From the entries below, copy each line in which the word "with" occurs.

DATASET ENTRIES:
____________________

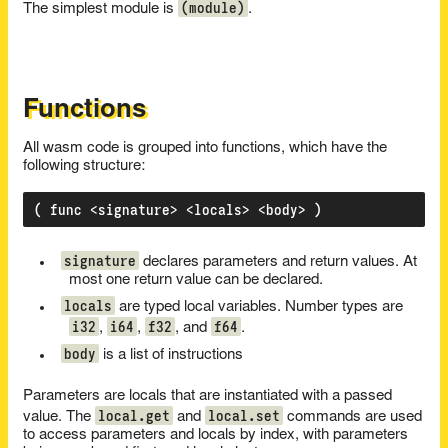
(module)
The simplest module is
.
Functions
All wasm code is grouped into functions, which have the
following structure:
signature
declares parameters and return values. At
most one return value can be declared.
locals
are typed local variables. Number types are
i32
i64
f32
f64
,
,
, and
.
body
is a list of instructions
Parameters are locals that are instantiated with a passed
local.get
local.set
value. The
and
commands are used
to access parameters and locals by index, with parameters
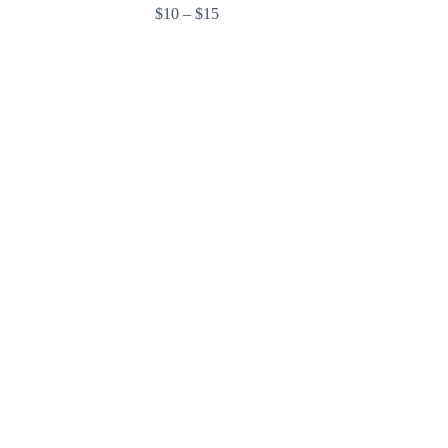
$10 – $15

____________________

ANSWER BELOW:
Parameters are locals that are instantiated with a passed
to access parameters and locals by index, with parameters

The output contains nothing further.